WHAT YOU SHOULD DO: Copy out every line of the data that has the word "Afrika" somewhere in it.

Transcribed page contents

==============================

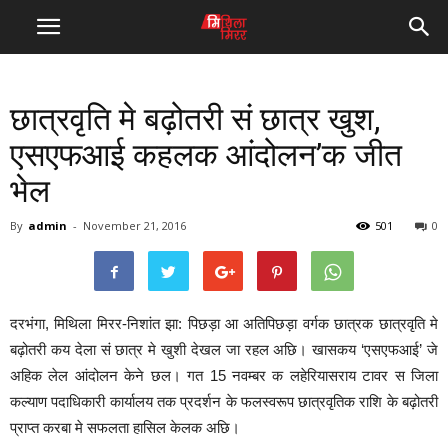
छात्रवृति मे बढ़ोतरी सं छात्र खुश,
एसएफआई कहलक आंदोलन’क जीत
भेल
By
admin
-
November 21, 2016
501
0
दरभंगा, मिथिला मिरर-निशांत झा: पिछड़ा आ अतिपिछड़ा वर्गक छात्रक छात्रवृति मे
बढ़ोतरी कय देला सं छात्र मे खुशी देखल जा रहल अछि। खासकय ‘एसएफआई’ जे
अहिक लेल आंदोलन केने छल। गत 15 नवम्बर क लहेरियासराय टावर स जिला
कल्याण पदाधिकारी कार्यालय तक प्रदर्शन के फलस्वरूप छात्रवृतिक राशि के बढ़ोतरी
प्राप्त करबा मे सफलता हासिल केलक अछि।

==============================

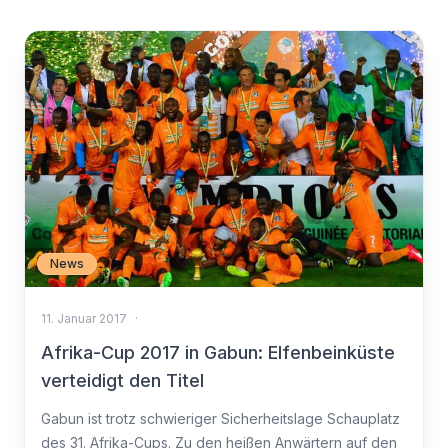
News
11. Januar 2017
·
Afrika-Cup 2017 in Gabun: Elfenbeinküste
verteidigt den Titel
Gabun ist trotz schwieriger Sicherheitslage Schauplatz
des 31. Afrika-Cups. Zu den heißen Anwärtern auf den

==============================

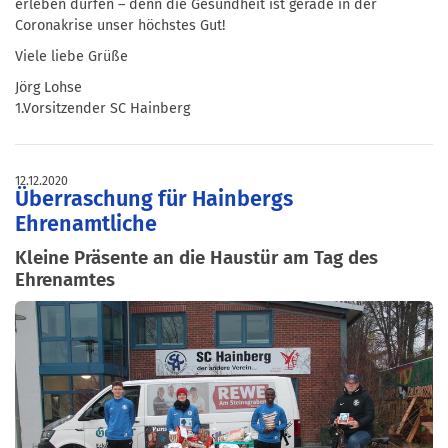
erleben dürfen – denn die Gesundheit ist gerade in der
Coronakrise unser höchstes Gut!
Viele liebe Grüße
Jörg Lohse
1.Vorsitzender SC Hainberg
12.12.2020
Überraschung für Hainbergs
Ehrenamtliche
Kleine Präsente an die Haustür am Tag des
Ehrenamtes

==============================

WRITTEN RESPONSE:
Afrika-Cup 2017 in Gabun: Elfenbeinküste
des 31. Afrika-Cups. Zu den heißen Anwärtern auf den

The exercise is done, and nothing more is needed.